The team consists of co-founder and CEO Michael Gifford, who is a fintech and real estate expert and has worked with LendingHome now known as Kiavi, as well as COO David Zvaifler who founded Pacific Pines Real Estate and has served as COO of Apollo Realty Investments.
Note that Splitero is currently only serving California. Though some see this as a downside, it doesn’t mean that it won’t expand to other states. However, it takes time to get the company’s practices up to par to be able to serve other states, and it’s a lot more complicated than one might think. Each and every state has its own unique spin on requirements.
The fact that Splitero is only serving one state at the moment can be taken as a sign that it wants to focus on quality and execution rather than quickly expanding beyond its means.
Splitero Reviews: Success Stories
Splitero is a shared equity agreement that allows homeowners to borrow money against the increased value of their homes.
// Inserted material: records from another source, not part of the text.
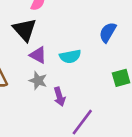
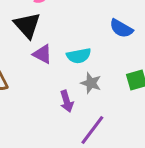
blue semicircle: (108, 32) -> (121, 28), turned -90
gray star: (38, 81) -> (91, 83), moved

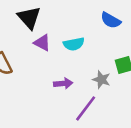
gray star: (91, 83) -> (101, 80), moved
purple arrow: (67, 101) -> (63, 83), turned -78

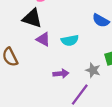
black triangle: (29, 18) -> (32, 18), turned -30

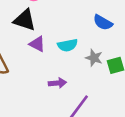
gray star: (93, 70) -> (94, 58), moved

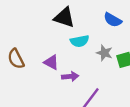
black triangle: (25, 20) -> (64, 17), moved
purple triangle: (37, 44) -> (51, 62), moved

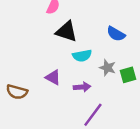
brown semicircle: (16, 59) -> (17, 92), moved, turned -48
purple arrow: (70, 76) -> (82, 87), moved

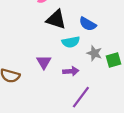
blue semicircle: (116, 34) -> (88, 24), moved
purple triangle: (53, 77) -> (44, 62), turned 32

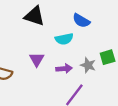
black triangle: (56, 19) -> (34, 16), moved
gray star: (94, 53) -> (88, 65), moved

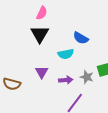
black triangle: (34, 16) -> (40, 34), turned 42

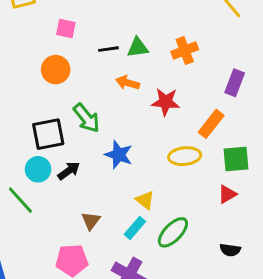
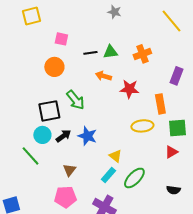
orange rectangle: (211, 124) -> (160, 104), turned -48
blue star: (119, 155) -> (87, 136), moved
brown triangle: (91, 221) -> (69, 170), moved

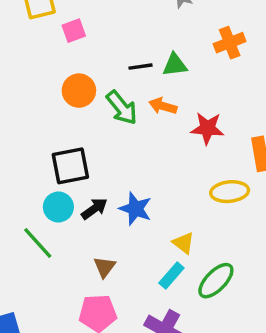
pink square: (61, 39) -> (74, 31), moved, turned -32
orange cross: (142, 54) -> (230, 43), moved
green arrow: (75, 100) -> (122, 108), moved

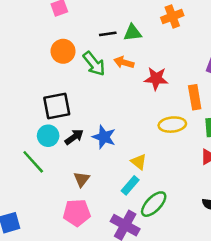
green ellipse: (216, 281) -> (154, 204), moved

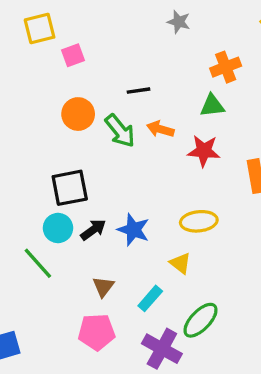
green triangle: (133, 33) -> (212, 106), moved
yellow ellipse: (172, 125) -> (199, 221), moved
cyan rectangle: (130, 185) -> (150, 298), moved

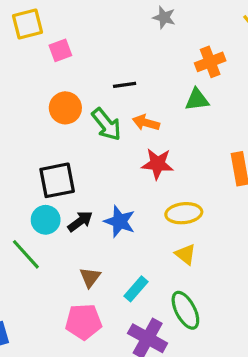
red star: (204, 151) -> (157, 164), moved
yellow triangle: (180, 263) -> (185, 254), moved
green ellipse: (200, 320) -> (185, 310), turned -72

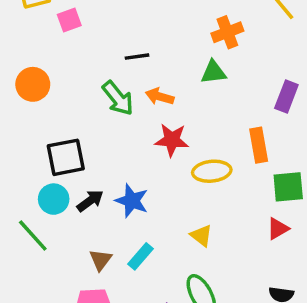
orange circle: (65, 108) -> (33, 84), moved
yellow ellipse: (184, 213) -> (212, 171), moved
cyan rectangle: (136, 289) -> (141, 256), moved

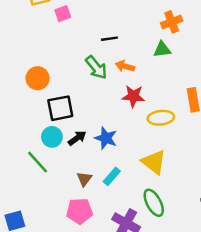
orange circle: (33, 84) -> (38, 78), moved
yellow triangle: (201, 236) -> (154, 162), size x1.6

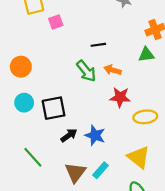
orange circle: (38, 78) -> (21, 67), moved
cyan circle: (52, 137) -> (24, 103), moved
brown triangle: (84, 179) -> (75, 172), size x1.5

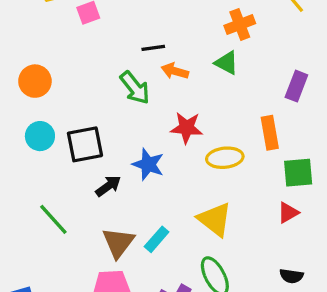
green triangle: (146, 55) -> (227, 63), turned 35
orange arrow: (112, 70) -> (175, 71), moved
blue star: (95, 135) -> (148, 164), moved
There are some pros and cons, but overall, with such a long repayment schedule of 30 years and no monthly payments, it could be a good option for those who are looking for an alternative to traditional loans.
We recommend Splitero for specific use cases. If maintaining 100% equity in your home is important to you (passing the estate to your children or other reasons), Splitero simply isn’t the best choice. But, if you’d be able to use that cash productively and effectively, Splitero could be a game changer for your long-term wealth. It can also help prevent financial disasters that typically accompany the use of predatory loans should an emergency financial situation arise.